Copy all entries exactly, and wherever an entry holds a picture, leave that picture out.

[[ Dataset extract open ]]

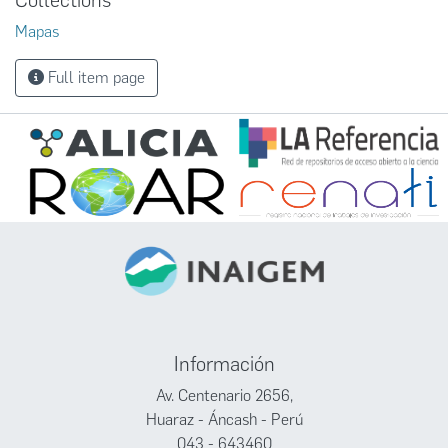
Collections
Mapas
Full item page
Información
Av. Centenario 2656,
Huaraz - Áncash - Perú
043 - 643460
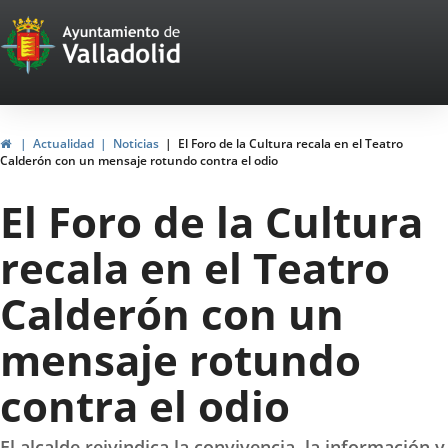
Portal
Saltar al contenido
Web
del
Ayuntamiento
Inicio
Actualidad
Noticias
El Foro de la Cultura recala en el Teatro
Calderón con un mensaje rotundo contra el odio
de
El Foro de la Cultura
Valladolid
recala en el Teatro
Calderón con un
mensaje rotundo
contra el odio
El alcalde reivindica la convivencia, la información y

[[ Dataset extract closed ]]

## Exercise solution
Collections
Mapas
Full item page
Información
Av. Centenario 2656,
Huaraz - Áncash - Perú
043 - 643460
Portal
Saltar al contenido
Web
del
Ayuntamiento
Inicio
Actualidad
Noticias
El Foro de la Cultura recala en el Teatro
Calderón con un mensaje rotundo contra el odio
de
El Foro de la Cultura
Valladolid
recala en el Teatro
Calderón con un
mensaje rotundo
contra el odio
El alcalde reivindica la convivencia, la información y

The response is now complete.